What Dr. Yorio and the researchers in this project have hypothesized is that glaucoma patients are missing an interference receptor known as glucocorticoid receptor beta. Because the receptor is missing in the nucleus the response to administered glucocorticoids is enhanced in these patients. This could allow for a screening method to determine what patients would be likely to develop glaucoma.

“If this were the case, we would be able to intervene with treatment before appreciable vision loss is detected,” Dr. Yorio said.

Dr. Yorio’s lab at the health science center will look at the molecular biology and cellular mechanisms associated with glucocorticoid administration, trying to determine if differences exist in the receptors of glaucoma patients. Dr. Clark will work with Dr. Yorio to examine tissues and cells for mechanisms that could account for the differences in glucocorticoid responsiveness between normal patients and patients with glaucoma. Dr. Alward will examine patients with glaucoma and without glaucoma to determine genetic differences in the pathways that have been identified by Dr. Yorio’s lab.

This project grew out of the research of Dr. Zhang, when she was a graduate student in Dr. Yorio’s laboratory. Dr. Zhang’s initial studies were recently published in the journal Investigative Ophthalmology and Visual Science. A figure from one of her publications appears on the cover of the February issue of the journal.

“Dr. Zhang’s research has led to a most interesting observation that could result in making a profound discovery on the relationship between glucocorticoid receptors and glaucoma,” Dr.
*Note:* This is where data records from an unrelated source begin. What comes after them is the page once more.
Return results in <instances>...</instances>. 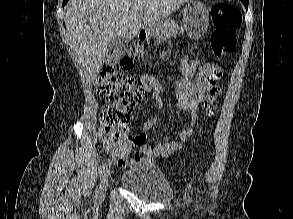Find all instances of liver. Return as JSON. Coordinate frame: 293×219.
I'll list each match as a JSON object with an SVG mask.
<instances>
[{
  "label": "liver",
  "mask_w": 293,
  "mask_h": 219,
  "mask_svg": "<svg viewBox=\"0 0 293 219\" xmlns=\"http://www.w3.org/2000/svg\"><path fill=\"white\" fill-rule=\"evenodd\" d=\"M188 1L69 0L64 23L73 57L84 77L89 82L97 78L113 39H134L144 26L156 25Z\"/></svg>",
  "instance_id": "obj_1"
}]
</instances>
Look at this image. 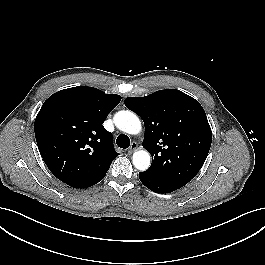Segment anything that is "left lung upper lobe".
Instances as JSON below:
<instances>
[{
	"instance_id": "5c2ea615",
	"label": "left lung upper lobe",
	"mask_w": 265,
	"mask_h": 265,
	"mask_svg": "<svg viewBox=\"0 0 265 265\" xmlns=\"http://www.w3.org/2000/svg\"><path fill=\"white\" fill-rule=\"evenodd\" d=\"M125 106L145 125L143 147L152 156L145 173L182 187L202 168L212 132L197 100L179 90H160L146 97H128Z\"/></svg>"
}]
</instances>
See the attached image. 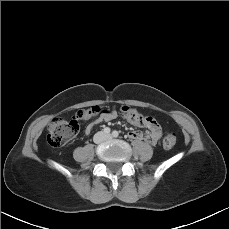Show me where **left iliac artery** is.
I'll use <instances>...</instances> for the list:
<instances>
[{
	"label": "left iliac artery",
	"mask_w": 229,
	"mask_h": 229,
	"mask_svg": "<svg viewBox=\"0 0 229 229\" xmlns=\"http://www.w3.org/2000/svg\"><path fill=\"white\" fill-rule=\"evenodd\" d=\"M112 135H113V137H118V136H119V132L116 131V130H114V131L112 132Z\"/></svg>",
	"instance_id": "1"
}]
</instances>
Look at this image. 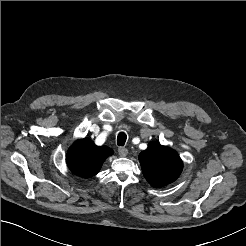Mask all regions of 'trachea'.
<instances>
[{"label":"trachea","mask_w":246,"mask_h":246,"mask_svg":"<svg viewBox=\"0 0 246 246\" xmlns=\"http://www.w3.org/2000/svg\"><path fill=\"white\" fill-rule=\"evenodd\" d=\"M127 139V135L124 132H120L117 136V144L119 146H124Z\"/></svg>","instance_id":"obj_1"}]
</instances>
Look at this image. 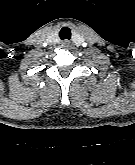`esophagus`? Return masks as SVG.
<instances>
[{
    "label": "esophagus",
    "mask_w": 135,
    "mask_h": 165,
    "mask_svg": "<svg viewBox=\"0 0 135 165\" xmlns=\"http://www.w3.org/2000/svg\"><path fill=\"white\" fill-rule=\"evenodd\" d=\"M63 46L66 47V48L69 47L70 46V42L69 41H64L63 42Z\"/></svg>",
    "instance_id": "1"
}]
</instances>
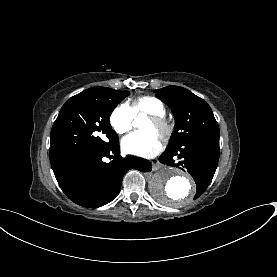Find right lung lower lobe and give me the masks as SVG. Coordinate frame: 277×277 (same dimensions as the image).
<instances>
[{
  "mask_svg": "<svg viewBox=\"0 0 277 277\" xmlns=\"http://www.w3.org/2000/svg\"><path fill=\"white\" fill-rule=\"evenodd\" d=\"M119 142L103 150H85L51 161L62 191L76 204L95 208L111 202L121 190L129 169L151 171L148 160L119 156ZM112 159L109 162L107 159Z\"/></svg>",
  "mask_w": 277,
  "mask_h": 277,
  "instance_id": "right-lung-lower-lobe-1",
  "label": "right lung lower lobe"
}]
</instances>
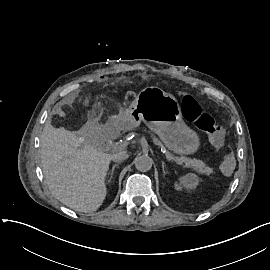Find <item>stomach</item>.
<instances>
[{
  "label": "stomach",
  "mask_w": 270,
  "mask_h": 270,
  "mask_svg": "<svg viewBox=\"0 0 270 270\" xmlns=\"http://www.w3.org/2000/svg\"><path fill=\"white\" fill-rule=\"evenodd\" d=\"M120 117L125 128L143 122L174 154L193 155L201 148V138L185 123L177 98L160 87L148 86L140 90Z\"/></svg>",
  "instance_id": "1"
}]
</instances>
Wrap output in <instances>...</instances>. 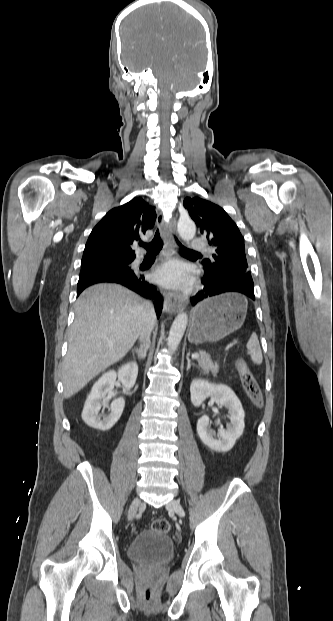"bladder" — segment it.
Masks as SVG:
<instances>
[{
    "instance_id": "obj_1",
    "label": "bladder",
    "mask_w": 333,
    "mask_h": 621,
    "mask_svg": "<svg viewBox=\"0 0 333 621\" xmlns=\"http://www.w3.org/2000/svg\"><path fill=\"white\" fill-rule=\"evenodd\" d=\"M128 557L137 563H167L174 556V544L165 533L145 530L127 548Z\"/></svg>"
}]
</instances>
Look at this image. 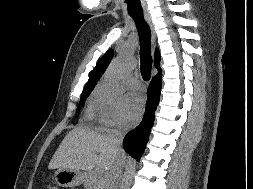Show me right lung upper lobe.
<instances>
[{"label":"right lung upper lobe","instance_id":"right-lung-upper-lobe-1","mask_svg":"<svg viewBox=\"0 0 253 189\" xmlns=\"http://www.w3.org/2000/svg\"><path fill=\"white\" fill-rule=\"evenodd\" d=\"M112 56H113V50L110 49L101 57V59L98 61L97 65H96V67L91 72L89 80L86 83L83 91L93 90L97 81L100 79V77L105 72L106 68L108 67V65L112 59ZM159 63H160V55H159L158 50H156V52H155V66L159 70V74H161V69L159 67Z\"/></svg>","mask_w":253,"mask_h":189}]
</instances>
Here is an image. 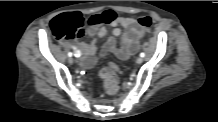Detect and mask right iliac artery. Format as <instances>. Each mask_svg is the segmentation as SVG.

Yorio said.

“I’ve been studying eye diseases for more than 30 years, with specific emphasis on glaucoma. This study is just part of an overall program in our laboratory to understand the fundamental cellular mechanisms that lead to the development of glaucoma and to identify potential new treatments. Our laboratory has several patents and applications pending on new discoveries for the treatment of this ocular neurodegenerative disease.”